Barbershop Digest
- Cover of the July issue Barbershop Digest
- Type: Monthly magazine
- Format: Tabloid
- Owner(s): Rock Point Communications
- Publisher: Rock Point Communications
- Editor: Brian Egeston
- Founded: 2008
- Language: English
- Headquarters: Atlanta, GA 30303 United States
- Circulation: 20,000
- Price: Free
- Website: barbershopdigest.com

= Barbershop Digest =

Barbershop Digest is a full-color narrowcast niche publication, reaching African-American men across a diverse section of demographics. Revealing, entertaining and thought provoking, Barbershop Digest is a publication on the pulse of African-American men.

Barbershop Digest is the only magazine with a focus on the culture that encompasses African-American men. If the subject is discussed in the culture of the barbershop, the magazine covers it with edgy provocative content and stunning visual images.

Barbershop Digest is slated to have a one-year test run in Atlanta before making a regional launch in the Southeast followed soon after by a national campaign.

==History==
===Origins===
Barbershop Digest is the brainchild of editor-in-chef Brian Egeston. Egeston produces the monthly publication along with his co-worker, neighbor and creative director Travis Hudgons. College friend Angus Wilson is the magazine's business manager and Donna Turner serves as the marketing manager and copy editor Andy Phelan.

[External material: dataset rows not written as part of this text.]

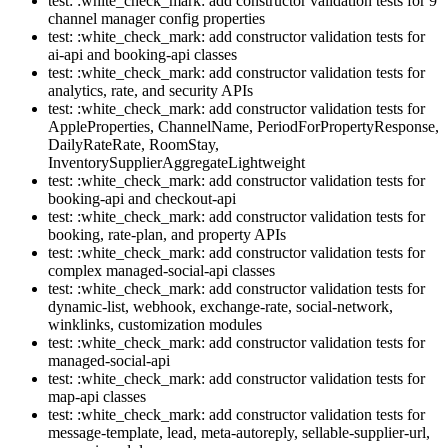
test: :white_check_mark: add constructor validation tests for 9
channel manager config properties
test: :white_check_mark: add constructor validation tests for
ai-api and booking-api classes
test: :white_check_mark: add constructor validation tests for
analytics, rate, and security APIs
test: :white_check_mark: add constructor validation tests for
AppleProperties, ChannelName, PeriodForPropertyResponse,
DailyRateRate, RoomStay,
InventorySupplierAggregateLightweight
test: :white_check_mark: add constructor validation tests for
booking-api and checkout-api
test: :white_check_mark: add constructor validation tests for
booking, rate-plan, and property APIs
test: :white_check_mark: add constructor validation tests for
complex managed-social-api classes
test: :white_check_mark: add constructor validation tests for
dynamic-list, webhook, exchange-rate, social-network,
winklinks, customization modules
test: :white_check_mark: add constructor validation tests for
managed-social-api
test: :white_check_mark: add constructor validation tests for
map-api classes
test: :white_check_mark: add constructor validation tests for
message-template, lead, meta-autoreply, sellable-supplier-url,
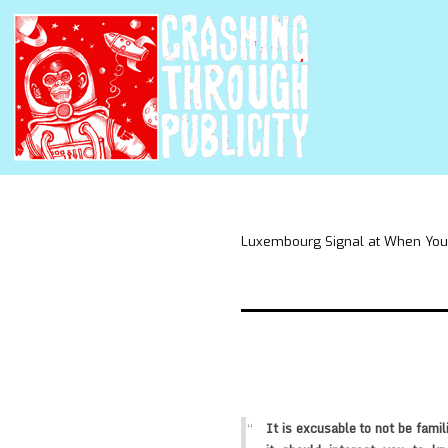
Luxembourg Signal at When You
It is excusable to not be famil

"[Martin Luther] King hustled for nonviolence. [Barack] Obama is out there hustling for change," he told readers in a recent issue.

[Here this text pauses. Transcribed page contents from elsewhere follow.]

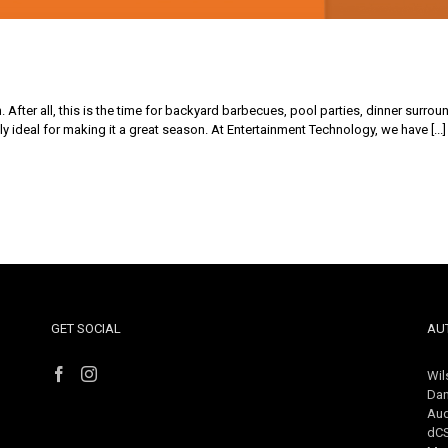
After all, this is the time for backyard barbecues, pool parties, dinner surrou
y ideal for making it a great season. At Entertainment Technology, we have [...]
GET SOCIAL
AU
Wil
Dan
Aud
dC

"And here we are at Barbershop Digest hustling for you, to give you a product that is motivation and inspiration for you to hustle. ... It's not about us, it really is about the kat cutting heads all day and the guy who's worked all day and just needs to relax in the barber's chair and get his batteries recharged with a fresh fade. It's about the dude pushing his items so that somebody can eat or go to college. We've all got to find our motivation to hustle."

==Circulation and Distribution==
Barbershop Digest distributes an average of 20,000 copies throughout the metro Atlanta area and reaching an estimated 85,000 readers.